A team at an American University has been able to take over control of the Torpig botnet.

 

The team at the University of California Santa Barbara took over the Torpig botnet by sneakily claiming the domain name that was the next in line to be the command-and-control server.

 

Writing on his personal blog Dr Boaz Gelbord, executive director of information security at Wireless Generation, claimed that the Torpig botnet uses an increasingly popular technique where client machines try dialling into a set of pre-determined domain names and accept the first server to respond as the botmaster.

 

As the UCSB researchers took over the Torpig botnet, they found that the botmasters behind Torpig had not claimed all the domain names that their victims were meant to dial into, either to save money or because they did not see this coming.

 

This meant that the UCSB team found itself in control of a botnet with hundreds of thousands of hosts. This allowed it to reveal that the problem of botnets is not as bad as previously thought, as previous studies have counted IP addresses rather than actual hosts when estimating the size of a botnet.

 

In the botnet the UCSB team analysed, they counted 182,900 hosts versus 1,247,642 IP addresses, with evidence suggesting that IP addresses generally over count actual machines.

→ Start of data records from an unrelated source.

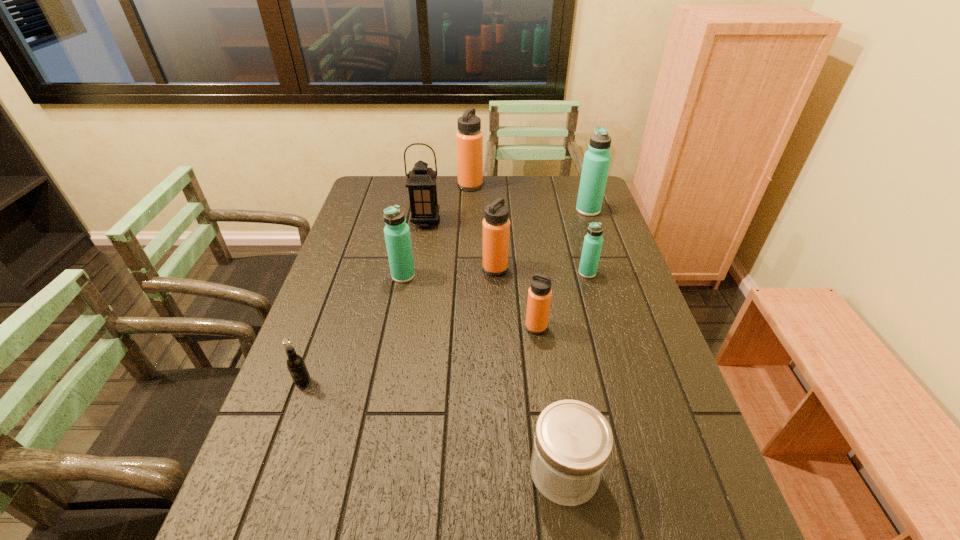 Find the location of a particular element. Image resolution: width=960 pixels, height=540 pixels. vacant space situated 0.100m on the left of the rightmost orange thermos bottle is located at coordinates (488, 327).

Find the location of a particular element. vacant space located 0.310m on the left of the nearest object is located at coordinates (375, 471).

I want to click on vacant space located on the label of the root beer, so click(263, 494).

The height and width of the screenshot is (540, 960). In order to click on object present at the left edge in this screenshot , I will do `click(295, 363)`.

Locate an element on the screen. object at the far right corner is located at coordinates (596, 163).

I want to click on vacant space at the far edge, so click(x=521, y=189).

This screenshot has height=540, width=960. In the image, there is a desktop. In order to click on free space at the left edge in this screenshot , I will do `click(349, 248)`.

At what (x,y) coordinates should I click in order to perform the action: click on vacant region at the right edge. Please return your answer as a coordinate pair (x, y). This screenshot has height=540, width=960. Looking at the image, I should click on (596, 308).

The height and width of the screenshot is (540, 960). What are the coordinates of `free space at the far left corner of the desktop` in the screenshot? It's located at (380, 197).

The authors claimed that the ‘victims of botnets are users with poorly maintained machines that choose easily guessable passwords to protect access to sensitive sites'. They also claimed that this was evidence that the malware problem is fundamentally a cultural problem.

 

The report said: “Even though people are educated and understand well concepts such as the physical security and the necessary maintenance of a car, they do not understand the consequences of irresponsible behaviour when using a computer.

 

“Therefore, in addition to novel tools and techniques to combat botnets and other forms of malware, it is necessary to better educate the internet citizens so that the number of potential victims is reduced.”

 

It also concluded that interaction with registrars, hosting facilities, victim institutions and law enforcement is ‘a rather complicated process'.

 

The report said: “In some cases, simply identifying the point of contact for one of the registrars involved required several days of frustrating attempts. We are sure that we have not been the first to experience this type of confusion and lack of coordination among the many pieces of the botnet puzzle.

 

“However, in this case we believe that simple rules of behaviour imposed by the US government would go a long way toward preventing (or sanctioning) obviously-malicious behaviour. Even though botnets are a global problem, the United States could effectively enforce rules of behaviour that might make it harder for the botmaster to use the nation's cyber infrastructure with impunity.”

 

Gelbord said: “Regulatory measures will not completely address the botnet issue, but would potentially significantly change the risk/time-invested/reward ratio. Botnets take a high degree of technical expertise to set-up and are of only limited value. A tighter regulatory regime could significantly reduce the incentive for botmasters.”